I make this Red Lentil Dal for my family A LOT. It’s delicious, easy to make and flexible for whatever vegetables you may have on hand. Red lentils are brimming with nutrition, easy to digest and cook in no time at all with no soaking required. Chickpeas, cubed tofu, cubed potatoes, cubed sweet potatoes, green peas, spinach, kale and so many other veggies make great options in this soup. When selecting the curry powder you’re going to use, make sure it’s one you’ve tried before and really enjoyed. The flavor of curry powder blends can vary greatly between brands with some being quite hot as well.
Creamy, nutrition packed and so good, this dal is great as it is but for a bigger meal serve with rice and naan. It's a really quick and flexible recipe, plus it doubles and freezes well.
- 2 tbsp olive oil
- 1 tbsp black mustard seeds
- 1 large onion, diced
- 4 cloves garlic, minced
- 2 tbsp ginger, finely minced or micro-planed
- 1 tsp ground tumeric
- 2 tbsp curry blend powder (use one you love)
- 3 large carrots, diced
- 2 cups red lentils
- 6 cups vegetable stock
- 1/2 large cauliflower, cut into bite size pieces
- 1 cup full-fat coconut milk
- 14 oz canned diced tomatoes
- Salt to taste (~1 tsp)
In a large, heavy bottom pot, warm the oil over medium heat. Add in the mustard seeds and let them sit until you hear some popping start.
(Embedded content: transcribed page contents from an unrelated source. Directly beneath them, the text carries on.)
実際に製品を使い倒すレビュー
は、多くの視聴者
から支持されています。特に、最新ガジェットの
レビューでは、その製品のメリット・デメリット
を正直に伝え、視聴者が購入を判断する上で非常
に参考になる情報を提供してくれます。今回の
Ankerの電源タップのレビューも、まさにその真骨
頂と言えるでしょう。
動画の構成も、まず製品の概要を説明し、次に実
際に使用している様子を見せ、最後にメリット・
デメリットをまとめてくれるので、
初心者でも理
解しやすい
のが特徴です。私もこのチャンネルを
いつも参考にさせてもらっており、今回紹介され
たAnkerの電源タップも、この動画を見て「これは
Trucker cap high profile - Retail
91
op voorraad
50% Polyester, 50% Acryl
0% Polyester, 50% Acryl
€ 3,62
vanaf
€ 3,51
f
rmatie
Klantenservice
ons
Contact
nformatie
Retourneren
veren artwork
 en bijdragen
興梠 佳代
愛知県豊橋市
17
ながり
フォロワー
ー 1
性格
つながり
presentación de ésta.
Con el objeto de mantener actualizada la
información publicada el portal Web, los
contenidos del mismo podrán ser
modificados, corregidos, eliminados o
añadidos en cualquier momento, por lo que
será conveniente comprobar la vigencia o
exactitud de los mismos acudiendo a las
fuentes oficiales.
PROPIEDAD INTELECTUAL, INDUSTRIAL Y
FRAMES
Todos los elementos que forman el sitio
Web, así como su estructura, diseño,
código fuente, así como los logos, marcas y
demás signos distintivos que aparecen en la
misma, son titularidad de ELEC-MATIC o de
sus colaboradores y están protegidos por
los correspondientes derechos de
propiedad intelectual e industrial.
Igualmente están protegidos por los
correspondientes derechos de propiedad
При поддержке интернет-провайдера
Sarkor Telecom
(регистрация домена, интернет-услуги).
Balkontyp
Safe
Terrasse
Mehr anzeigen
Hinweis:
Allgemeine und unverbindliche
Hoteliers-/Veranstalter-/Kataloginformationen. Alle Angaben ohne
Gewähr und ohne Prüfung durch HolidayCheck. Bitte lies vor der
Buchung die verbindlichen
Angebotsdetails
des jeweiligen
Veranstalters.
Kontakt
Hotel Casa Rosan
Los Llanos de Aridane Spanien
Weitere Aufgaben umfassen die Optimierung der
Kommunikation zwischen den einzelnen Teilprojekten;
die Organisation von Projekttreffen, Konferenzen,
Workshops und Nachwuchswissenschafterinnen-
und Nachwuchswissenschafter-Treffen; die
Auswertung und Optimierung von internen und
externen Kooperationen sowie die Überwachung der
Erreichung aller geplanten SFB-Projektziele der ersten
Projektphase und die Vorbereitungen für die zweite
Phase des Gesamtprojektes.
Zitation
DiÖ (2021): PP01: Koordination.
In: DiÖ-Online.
Add in the diced onion and sauté until the onion is softened, about 5 minutes.
Add in the garlic, ginger, tumeric, and curry powder. Sauté until very fragrant, stirring continuously for about a minute. Slowly stream in the vegetable stock to deglaze the pot.
Add in the carrots and lentils, turn the heat to high, reducing to medium once it starts boiling and cook for 10 minutes, stirring occasionally.
Add in the cauliflower. Cook for another 5-8 minutes or until the lentils are well cooked and the cauliflower has softened.
Stir in the coconut milk, diced tomatoes and salt.
Serve topped with a swirl of coconut milk, cilantro or baby greens, if desired.